Javier’s adventure is a three-thousand-mile journey from his small town in El Salvador, through Guatemala and Mexico, and across the U.S. border. He will leave behind his beloved aunt and grandparents to reunite with a mother who left four years ago and a father he barely remembers. Traveling alone except for a group of strangers and a “coyote” hired to lead them to safety, Javier’s trip is supposed to last two short weeks.
At nine years old, all Javier can imagine is rushing into his parents’ arms, snuggling in bed between them, living under the same roof again. He does not see the perilous boat trips, relentless desert treks, pointed guns, arrests and deceptions that await him; nor can he know that those two weeks will expand into two life-altering months alongside a group of strangers who will come to encircle him like an unexpected family.
A memoir by an acclaimed poet that reads like a novel, Solito not only provides an immediate and intimate account of a treacherous and near-impossible journey, but also the miraculous kindness and love delivered at the most unexpected moments. Solito is Javier’s story, but it’s also the story of millions of others who had no choice but to leave home.
Selected Praise
“I have waited for a memoir like Solito for decades.”
—Sandra Cisneros, author of The House on Mango Street
“This is a magnificent book. Clearly written by a poet, it puts the reader viscerally through every moment of Javier Zamora’s epic journey. Every character is rendered with boundless care and love, and the result is not a book you should feel required to read but should rush to for a gorgeous, riveting tale of perseverance and the lengths humans will go to help one another in times of struggle. With this book, Zamora arrives at the forefront of essential American voices.”
—Dave Eggers, author of The Circle and A Heartbreaking Work of Staggering Genius
“If there’s any justice, Solito will someday be considered a classic.”
—Rumaan Alam, author of Leave the World Behind
“Javier Zamora ventures through the fog of memory to reconstruct coastlines and jungles, deserts and drop houses, vividly conjuring the humanity and resilience that marked his childhood migration. As he journeys along the fraught desire lines that crisscross our continent, traversing borders that grow into evermore violent monsters, his story becomes that of a modern-day Odysseus in child form. Solito is at once blistering and tender, devastating and affirming—it is, quite simply, a revelation, a new landmark in the literature of migration, and in nonfiction writ large.”
—Francisco Cantú, New York Times bestselling author of The Line Becomes a River
“What Javier Zamora has accomplished in Solito feels miraculous. This is a pitch-perfect recapturing of the voice, consciousness, and emotions of his nine-year-old self sent on what at times feels like a child hero’s fantastic adventure into the brutal adult world of ‘deportados,’ detention cages, and the loneliness of the criminalized migrantes’ journey.
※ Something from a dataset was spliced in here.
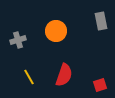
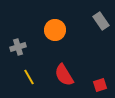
gray rectangle: rotated 24 degrees counterclockwise
orange circle: moved 1 px left, 1 px up
gray cross: moved 7 px down
red semicircle: rotated 130 degrees clockwise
Through his innocent eyes it’s as if we discover human and institutional ugliness for the first time, but also kindness, perseverance, and love. What an observant, tender sense of character this little boy narrator possesses, and what a magical eye! This book fills me with wonder and awe!”
—Francisco Goldman, New York Times bestselling author of Monkey Boy
“In Solito: A Memoir, Javier Zamora uncannily and brilliantly replicates his journey as a child traveling alone from El Salvador to his parents in the United States. In luminous prose, in harrowing and fierce detail, with tenderness and searing honesty he writes, for the first time, a Salvadoran account what it takes to reach the border, cross it on foot, and survive. I cannot recommend this book enough, nor overstate its accomplishment.”
—Carolyn Forche, author of What You Have Heard is True, finalist for the National Book Award
“By chronicling the journey of his nine-year-old self in beautiful, painstaking verisimilitude, Javier Zamora has elevated the ‘child migrant story’ to new literary heights.”
—Jose Antonio Vargas, winner of the Pulitzer Prize, founder of Define American, and bestselling author of Dear America: Notes of an Undocumented Citizen
About the Author
Javier Zamora was born in El Salvador in 1990. His father fled the country when he was one, and his mother when he was about to turn five. Both parents’ migrations were caused by the U.S.-funded Salvadoran Civil War. When he was nine Javier migrated through Guatemala, Mexico, and the Sonoran Desert. His debut poetry collection, Unaccompanied, explores the impact of the war and immigration on his family. Zamora has been a Stegner Fellow at Stanford and a Radcliffe Fellow at Harvard and holds fellowships from the National Endowment for the Arts and the Poetry Foundation.